Lidamos hoje com transformações aceleradas nos campos tecnológico e científico e com um mundo dinâmico e competitivo, no qual profissões e postos de trabalho são criados e extintos em curto espaço de tempo. Por isso, o perfil do trabalhador que as empresas buscam é o do profissional com as competências necessárias para assumir responsabilidades frente a situações complexas, capaz de antecipar problemas e propor soluções, e de desenvolver um processo sistemático de reflexividade no trabalho.

Esse processo de mudança na sociedade tem introduzido, nas instituições de ensino superior, a necessidade de repensar a formação dos futuros profissionais. Não é mais possível a permanência da tradicional distância entre os saberes escolares e as atividades sociais, ou seja, a existência de um lugar e um tempo específicos para ensinar e aprender, desconectados do campo de atuação para o qual o estudante está sendo formado.

A articulação estreita dos processos formativos com os contextos sociais de trabalho, eliminando-se o vazio social em que se situa a formação escolar, é a tendência que vem se afirmando, colocando para as instituições de ensino superior a necessidade de desenvolver uma gestão eficiente da ação de formação e o contexto que o explica e o justifica.

A relativa ineficácia das formações profissionais clássicas e escolarizadas, reconhecíveis na fórmula: “um professor, estudantes, cadeiras e quadro-negro”, constitui o ponto de partida para uma crítica sistemática aos projetos de cursos exteriores às situações de trabalho.

A procura de processos de integração entre as situações formativas e as situações de trabalho emerge como uma problemática central da formação profissional, determinando mudanças profundas nos cursos de formação, o que vem ocorrendo mais rapidamente nas áreas de educação e saúde.

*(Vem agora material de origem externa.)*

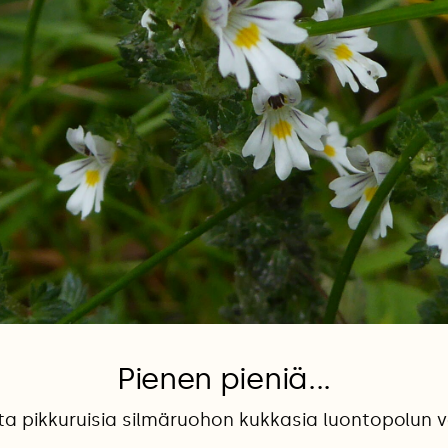
Pienen pieniä...
ita pikkuruisia silmäruohon kukkasia luontopolun v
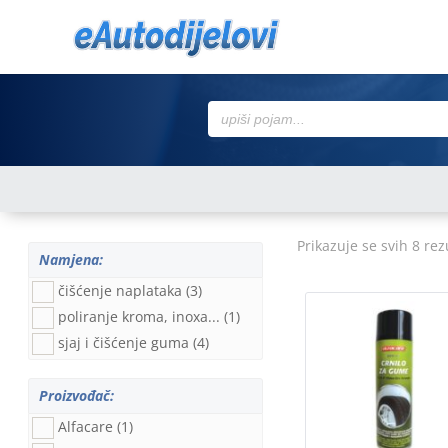
Search
for:
Prikazuje se svih 8 rez
Namjena:
čišćenje naplataka
(3)
poliranje kroma, inoxa...
(1)
sjaj i čišćenje guma
(4)
Proizvođač:
Alfacare
(1)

O nosso objetivo estratégico é a formação dos nossos estudantes, garantindo-lhes um ensino de excelência em todos os cursos nos quais estejam presentes as formações específicas e, ao mesmo tempo, a estreita articulação com as dimensões epistemológica, pedagógica e política, como base para a formação de alunos críticos, criativos, sujeitos do processo de aprendizagem e capazes de transformar a realidade.

Para alcançar esse objetivo, é preciso superar a dicotomia ainda presente na vida acadêmica, que contrapõe ensino e pesquisa. As diretrizes e indicadores oficiais de avaliação de qualidade das IES determinam a indissociabilidade das atividades de ensino, pesquisa e extensão. Não há quem discorde da necessidade dessa indissociabilidade se fazer presente no ato pedagógico, na relação dialética entre ensinar e aprender, numa perspectiva transformadora da prática universitária.

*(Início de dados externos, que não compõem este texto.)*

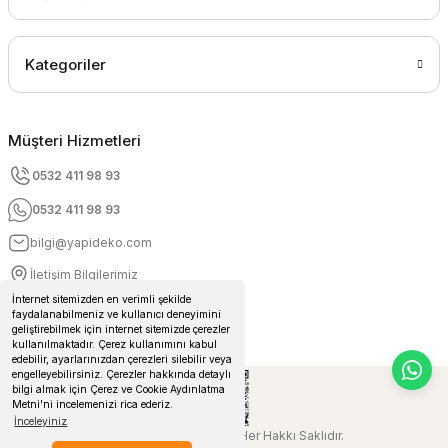
Kategoriler
Müşteri Hizmetleri
0532 411 98 93
0532 411 98 93
bilgi@yapideko.com
İletişim Bilgilerimiz
İnternet sitemizden en verimli şekilde
faydalanabilmeniz ve kullanıcı deneyimini
geliştirebilmek için internet sitemizde çerezler
kullanılmaktadır. Çerez kullanımını kabul
edebilir, ayarlarınızdan çerezleri silebilir veya
engelleyebilirsiniz. Çerezler hakkında detaylı
bilgi almak için Çerez ve Cookie Aydınlatma
Metni'ni incelemenizi rica ederiz.
İnceleyiniz
© 2024 Yapideko.com Her Hakkı Saklıdır.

Para tanto, é preciso que as atividades de ensino tenham a mesma, ou mais, primazia que outras funções acadêmicas, que ao longo dos anos foram valorizadas como cientificas, status não conferido ao trabalho docente.

Nessa perspectiva existe uma indissociação entre o ato de ensinar e o ato de produzir conhecimento, superando a concepção de que só se ensina aquilo que está pronto e acabado. A indissociação entre o ensino e a pesquisa é a reafirmação de que também se aprende com o que se ensina, em um processo permanente de produção de conhecimento sobre a ação de ensinar.

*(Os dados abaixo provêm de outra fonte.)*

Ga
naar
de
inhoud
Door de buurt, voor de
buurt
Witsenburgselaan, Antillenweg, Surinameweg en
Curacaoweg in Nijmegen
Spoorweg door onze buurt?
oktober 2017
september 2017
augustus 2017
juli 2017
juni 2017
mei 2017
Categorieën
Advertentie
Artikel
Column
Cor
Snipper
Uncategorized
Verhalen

Ao assumir essa perspectiva de processo de ensino e aprendizagem, o professor compreende o aluno como parceiro no interior desse processo, que nele intervém com suas dúvidas construídas no enfrentamento da leitura da realidade com o conhecimento posto. Assim, a prática não fica reduzida à comprovação da teoria ou a sua execução normativa; a prática torna-se a sustentação e a possibilidade de recriação da teoria. Esse trânsito prática/teoria/prática, no território do ensino universitário, requer a pesquisa como princípio educativo para questionar o conhecimento sistematizado – institucionalizado – no enfrentamento com a leitura da realidade, na superação da extensão como atividade assistencial e locus isolado do ensino e da pesquisa.

Pretendemos, assim, que a indissociabilidade do ensino, da pesquisa e da extensão, se transforme no campo sociocultural no qual professores e alunos se inserem para aprender e para ensinar, recriando teorias, criando novas teorias e, sobretudo, fazendo das salas de aula, aulas vivas, onde de fato se produza conhecimento.